I'm having a performance problem in SQLite with a SELECT COUNT(*) on a large tables.
As I didn't yet receive a usable answer and I did some further testing, I edited my question to incorporate my new findings.
I have 2 tables:
CREATE TABLE Table1 ( Key INTEGER NOT NULL, ... several other fields ..., Status CHAR(1) NOT NULL, Selection VARCHAR NULL, CONSTRAINT PK_Table1 PRIMARY KEY (Key ASC)) CREATE Table2 ( Key INTEGER NOT NULL, Key2 INTEGER NOT NULL, ... a few other fields ..., CONSTRAINT PK_Table2 PRIMARY KEY (Key ASC, Key2 ASC))
Table1 has around 8 million records and Table2 has around 51 million records, and the databasefile is over 5GB.
Table1 has 2 more indexes:
CREATE INDEX IDX_Table1_Status ON Table1 (Status ASC, Key ASC) CREATE INDEX IDX_Table1_Selection ON Table1 (Selection ASC, Key ASC)
"Status" is required field, but has only 6 distinct values, "Selection" is not required and has only around 1.5 million values different from null and only around 600k distinct values.
I did some tests on both tables, you can see the timings below, and I added the "explain query plan" for each request (QP). I placed the database file on an USB-memorystick so i could remove it after each test and get reliable results without interference of the disk cache. Some requests are faster on USB (I suppose due to lack of seektime), but some are slower (table scans).
SELECT COUNT(*) FROM Table1 Time: 105 sec QP: SCAN TABLE Table1 USING COVERING INDEX IDX_Table1_Selection(~1000000 rows) SELECT COUNT(Key) FROM Table1 Time: 153 sec QP: SCAN TABLE Table1 (~1000000 rows) SELECT * FROM Table1 WHERE Key = 5123456 Time: 5 ms QP: SEARCH TABLE Table1 USING INTEGER PRIMARY KEY (rowid=?) (~1 rows) SELECT * FROM Table1 WHERE Status = 73 AND Key > 5123456 LIMIT 1 Time: 16 sec QP: SEARCH TABLE Table1 USING INDEX IDX_Table1_Status (Status=?) (~3 rows) SELECT * FROM Table1 WHERE Selection = 'SomeValue' AND Key > 5123456 LIMIT 1 Time: 9 ms QP: SEARCH TABLE Table1 USING INDEX IDX_Table1_Selection (Selection=?) (~3 rows)
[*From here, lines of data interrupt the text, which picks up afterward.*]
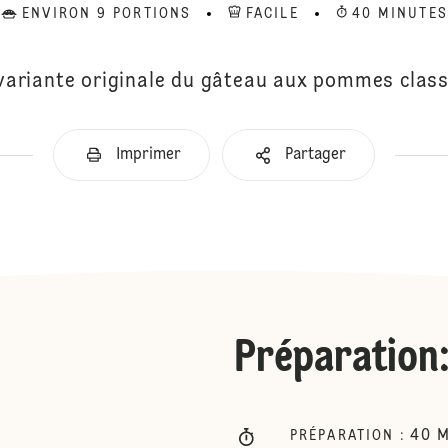
ENVIRON 9 PORTIONS
FACILE
40 MINUTES
variante originale du gâteau aux pommes class
Imprimer
Partager
Préparation
40
M
PRÉPARATION
:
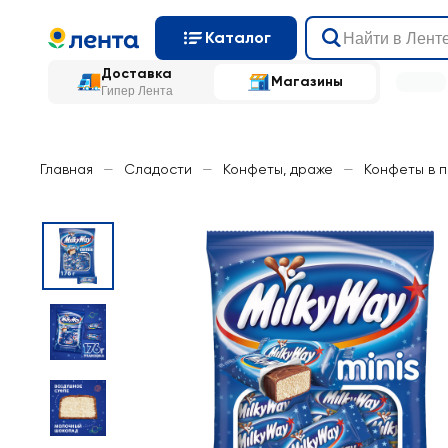
Каталог
Доставка
Магазины
Гипер Лента
Главная
—
Сладости
—
Конфеты, драже
—
Конфеты в 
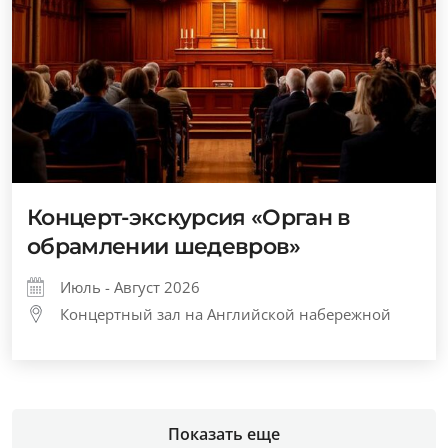
Концерт-экскурсия «Орган в
обрамлении шедевров»
Июль - Август 2026
Концертный зал на Английской набережной
Показать еще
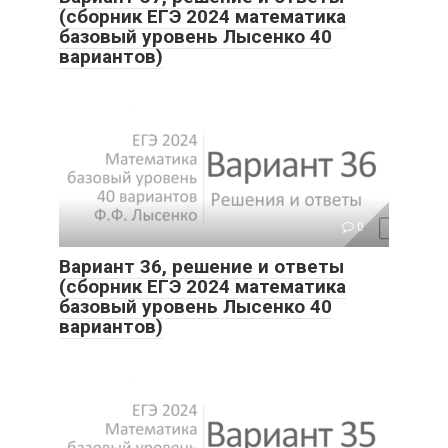
(сборник ЕГЭ 2024 математика
базовый уровень Лысенко 40
вариантов)
0
Вариант 36, решение и ответы
(сборник ЕГЭ 2024 математика
базовый уровень Лысенко 40
вариантов)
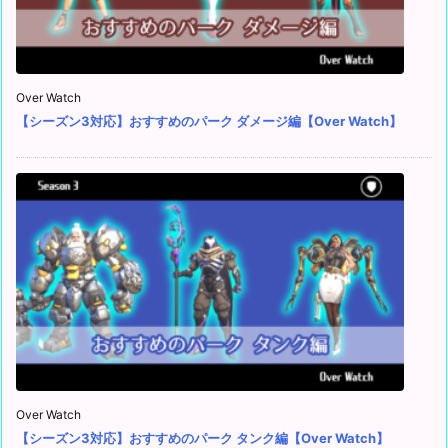
Over Watch
【シーズン3対応】おすすめのパーク ダメージ編【Over Watch】
Over Watch
【シーズン3対応】おすすめのパーク タンク編【Over Watch】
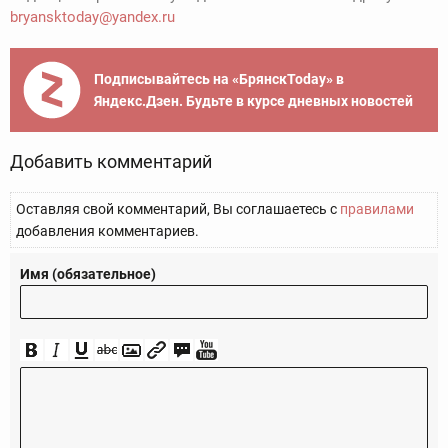
bryansktoday@yandex.ru
Подписывайтесь на «БрянскToday» в
Яндекс.Дзен. Будьте в курсе дневных новостей
Добавить комментарий
Оставляя свой комментарий, Вы соглашаетесь с
правилами
добавления комментариев.
Имя (обязательное)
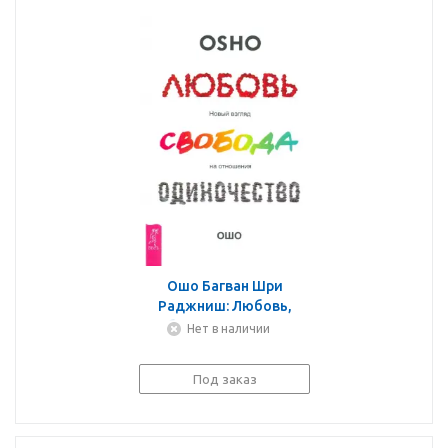
Ошо Багван Шри
Раджниш: Любовь,
свобода, одиночество.
Нет в наличии
Новый взгляд на
отношения
Под заказ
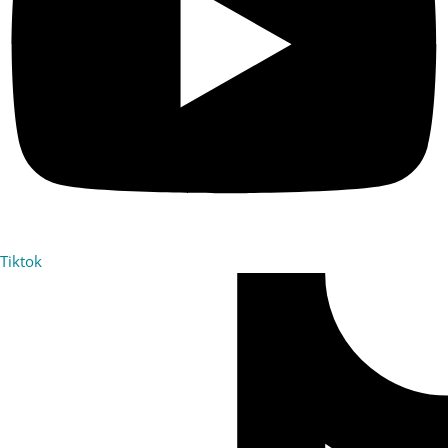
Tiktok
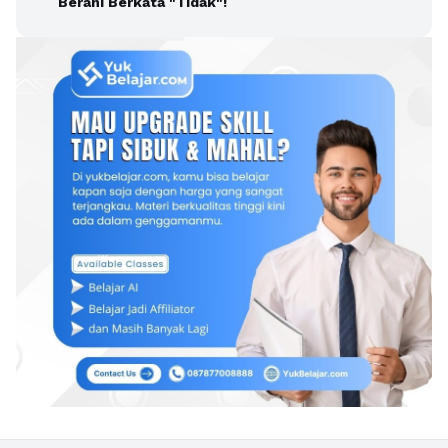
Berani Berkata "Tidak"!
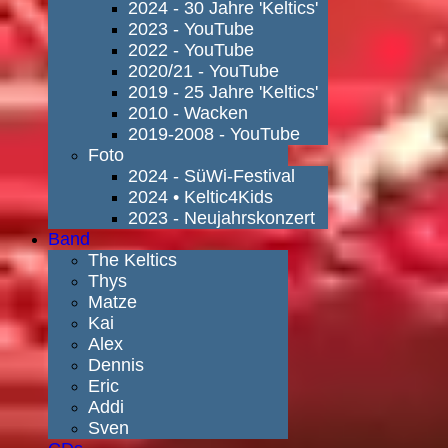
2024 - 30 Jahre 'Keltics'
2023 - YouTube
2022 - YouTube
2020/21 - YouTube
2019 - 25 Jahre 'Keltics'
2010 - Wacken
2019-2008 - YouTube
Foto
2024 - SüWi-Festival
2024 • Keltic4Kids
2023 - Neujahrskonzert
Band
The Keltics
Thys
Matze
Kai
Alex
Dennis
Eric
Addi
Sven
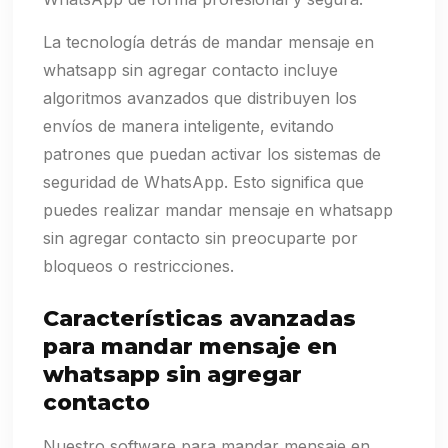
La tecnología detrás de mandar mensaje en
whatsapp sin agregar contacto incluye
algoritmos avanzados que distribuyen los
envíos de manera inteligente, evitando
patrones que puedan activar los sistemas de
seguridad de WhatsApp. Esto significa que
puedes realizar mandar mensaje en whatsapp
sin agregar contacto sin preocuparte por
bloqueos o restricciones.
Características avanzadas
para mandar mensaje en
whatsapp sin agregar
contacto
Nuestro software para mandar mensaje en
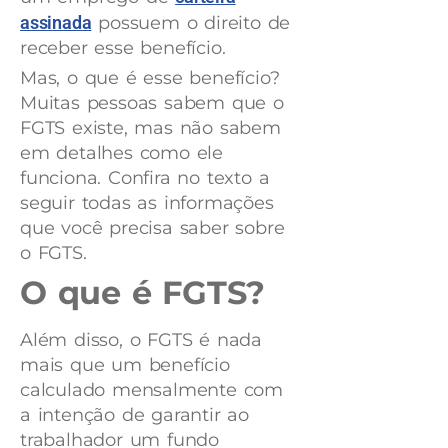
assinada
possuem o direito de
receber esse benefício.
Mas, o que é esse benefício?
Muitas pessoas sabem que o
FGTS existe, mas não sabem
em detalhes como ele
funciona. Confira no texto a
seguir todas as informações
que você precisa saber sobre
o FGTS.
O que é FGTS?
Além disso, o FGTS é nada
mais que um benefício
calculado mensalmente com
a intenção de garantir ao
trabalhador um fundo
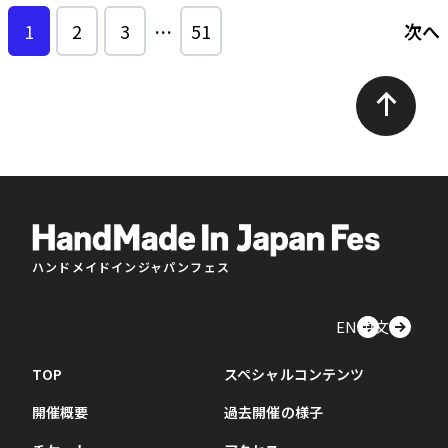
1
2
3
…
51
次へ
ハンドメイドインジャパンフェス
EN
中文
TOP
スペシャルコンテンツ
開催概要
過去開催の様子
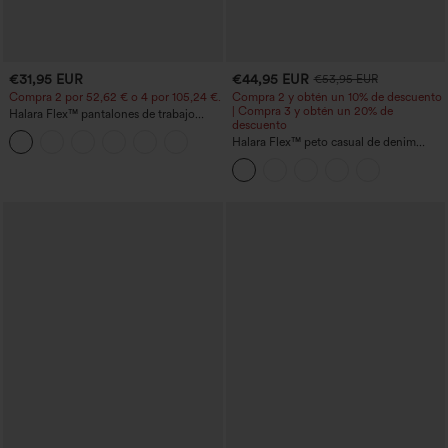
€31,95 EUR
€44,95 EUR
€53,95 EUR
Compra 2 por 52,62 € o 4 por 105,24 €.
Compra 2 y obtén un 10% de descuento
| Compra 3 y obtén un 20% de
Halara Flex™ pantalones de trabajo
descuento
cortos de talle alto con bolsillos y
pernera cónica
Halara Flex™ peto casual de denim
lavado con escote cuadrado y bolsillos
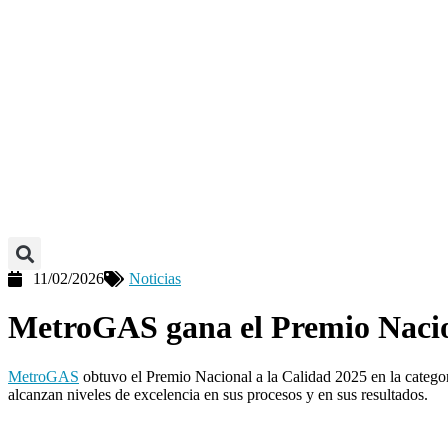
11/02/2026
Noticias
MetroGAS gana el Premio Nacion
MetroGAS
obtuvo el Premio Nacional a la Calidad 2025 en la catego
alcanzan niveles de excelencia en sus procesos y en sus resultados.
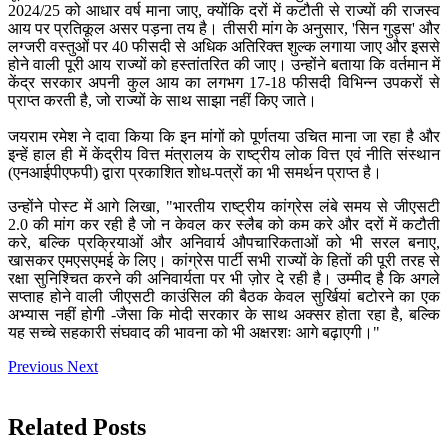
2024/25 को आधार वर्ष माना जाए, क्योंकि दरों में कटौती से राज्यों की राजस्व
आय पर प्रतिकूल असर पड़ना तय है। तीसरी मांग के अनुसार, 'सिन गुड्स' और
लग्जरी वस्तुओं पर 40 फीसदी से अधिक अतिरिक्त शुल्क लगाया जाए और इससे
होने वाली पूरी आय राज्यों को हस्तांतरित की जाए। उन्होंने बताया कि वर्तमान में
केंद्र सरकार अपनी कुल आय का लगभग 17-18 फीसदी विभिन्न उपकरों से
प्राप्त करती है, जो राज्यों के साथ साझा नहीं किए जाते।
जयराम रमेश ने दावा किया कि इन मांगों को पूर्णतया उचित माना जा रहा है और
इन्हें हाल ही में केंद्रीय वित्त मंत्रालय के राष्ट्रीय लोक वित्त एवं नीति संस्थान
(एनआईपीएफपी) द्वारा प्रकाशित शोध-पत्रों का भी समर्थन प्राप्त है।
उन्होंने पोस्ट में आगे लिखा, "भारतीय राष्ट्रीय कांग्रेस लंबे समय से जीएसटी
2.0 की मांग कर रही है जो न केवल कर स्लैब को कम करे और दरों में कटौती
करे, बल्कि प्रक्रियाओं और अनिवार्य औपचारिकताओं को भी सरल बनाए,
खासकर एमएसएमई के लिए। कांग्रेस पार्टी सभी राज्यों के हितों की पूरी तरह से
रक्षा सुनिश्चित करने की अनिवार्यता पर भी ज़ोर दे रही है। उम्मीद है कि अगले
सप्ताह होने वाली जीएसटी काउंसिल की बैठक केवल सुर्खियां बटोरने का एक
अभ्यास नहीं होगी -जैसा कि मोदी सरकार के साथ अक्सर होता रहा है, बल्कि
यह सच्चे सहकारी संघवाद की भावना को भी अक्षरशः आगे बढ़ाएगी।"
Previous
Next
Related Posts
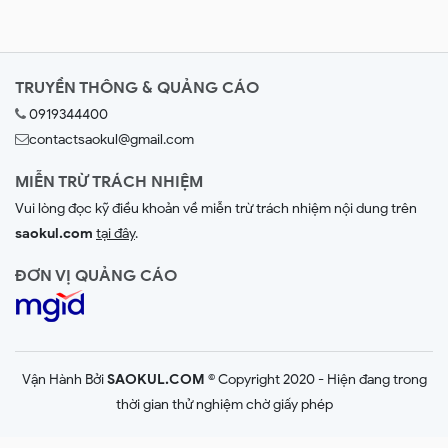
TRUYỀN THÔNG & QUẢNG CÁO
0919344400
contactsaokul@gmail.com
MIỄN TRỪ TRÁCH NHIỆM
Vui lòng đọc kỹ điều khoản về miễn trừ trách nhiệm nội dung trên
saokul.com
tại đây
.
ĐƠN VỊ QUẢNG CÁO
Vận Hành Bởi
SAOKUL.COM
© Copyright 2020 - Hiện đang trong
thời gian thử nghiệm chờ giấy phép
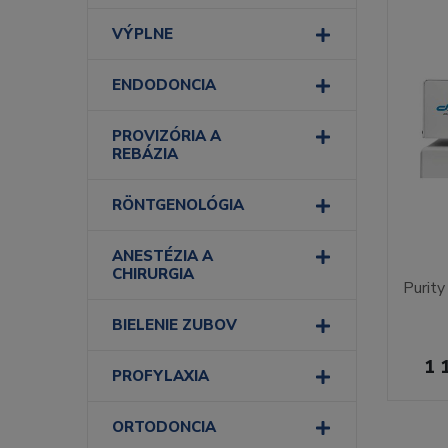
VÝPLNE
ENDODONCIA
PROVIZÓRIA A
REBÁZIA
RÖNTGENOLÓGIA
ANESTÉZIA A
CHIRURGIA
Purit
BIELENIE ZUBOV
1 
PROFYLAXIA
ORTODONCIA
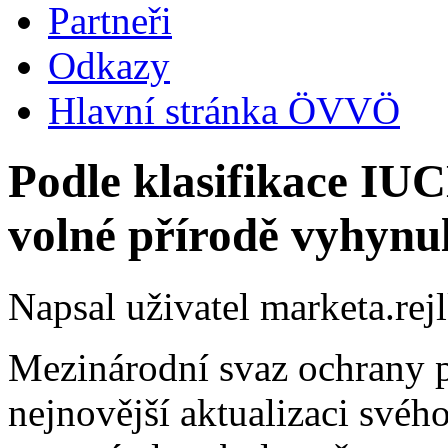
Partneři
Odkazy
Hlavní stránka ÖVVÖ
Podle klasifikace IUC
volné přírodě vyhynu
Napsal uživatel
marketa.rej
Mezinárodní svaz ochrany 
nejnovější aktualizaci své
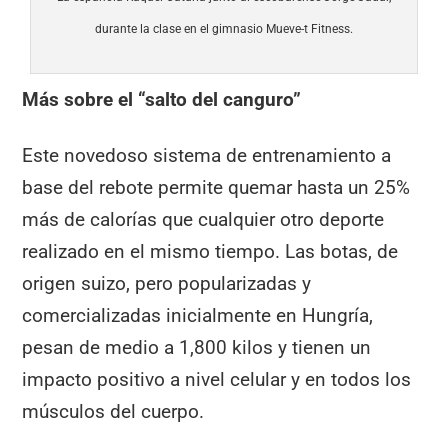
durante la clase en el gimnasio Mueve-t Fitness.
Más sobre el “salto del canguro”
Este novedoso sistema de entrenamiento a
base del rebote permite quemar hasta un 25%
más de calorías que cualquier otro deporte
realizado en el mismo tiempo. Las botas, de
origen suizo, pero popularizadas y
comercializadas inicialmente en Hungría,
pesan de medio a 1,800 kilos y tienen un
impacto positivo a nivel celular y en todos los
músculos del cuerpo.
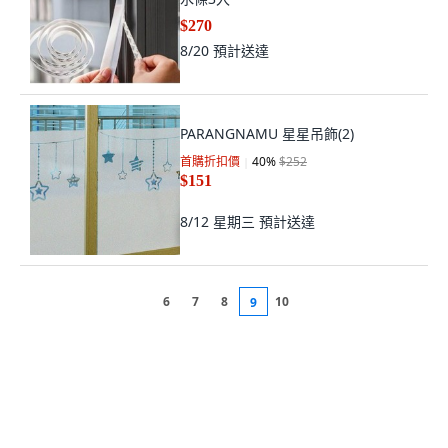
$270
8/20
預計送達
PARANGNAMU 星星吊飾(2)
首購折扣價
40
%
$252
$151
8/12 星期三
預計送達
6
7
8
10
9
As you can see the counts are very slow, but normal selects are fast (except for the 2nd one, which took 16 seconds).
The same goes for Table2:
SELECT COUNT(*) FROM Table2 Time: 528 sec QP: SCAN TABLE Table2 USING COVERING INDEX sqlite_autoindex_Table2_1(~1000000 rows) SELECT COUNT(Key) FROM Table2 Time: 249 sec QP: SCAN TABLE Table2 (~1000000 rows) SELECT * FROM Table2 WHERE Key = 5123456 AND Key2 = 0 Time: 7 ms QP: SEARCH TABLE Table2 USING INDEX sqlite_autoindex_Table2_1 (Key=? AND Key2=?) (~1 rows)
Why is SQLite not using the automatically created index on the primary key on Table1 ? And why, when he uses the auto-index on Table2, it still takes a lot of time ?
I created the same tables with the same content and indexes on SQL Server 2008 R2 and there the counts are nearly instantaneous.
One of the comments below suggested executing ANALYZE on the database. I did and it took 11 minutes to complete. After that, I ran some of the tests again:
SELECT COUNT(*) FROM Table1 Time: 104 sec QP: SCAN TABLE Table1 USING COVERING INDEX IDX_Table1_Selection(~7848023 rows) SELECT COUNT(Key) FROM Table1 Time: 151 sec QP: SCAN TABLE Table1 (~7848023 rows) SELECT * FROM Table1 WHERE Status = 73 AND Key > 5123456 LIMIT 1 Time: 5 ms QP: SEARCH TABLE Table1 USING INTEGER PRIMARY KEY (rowid>?) (~196200 rows) SELECT COUNT(*) FROM Table2 Time: 529 sec QP: SCAN TABLE Table2 USING COVERING INDEX sqlite_autoindex_Table2_1(~51152542 rows) SELECT COUNT(Key) FROM Table2 Time: 249 sec QP: SCAN TABLE Table2 (~51152542 rows)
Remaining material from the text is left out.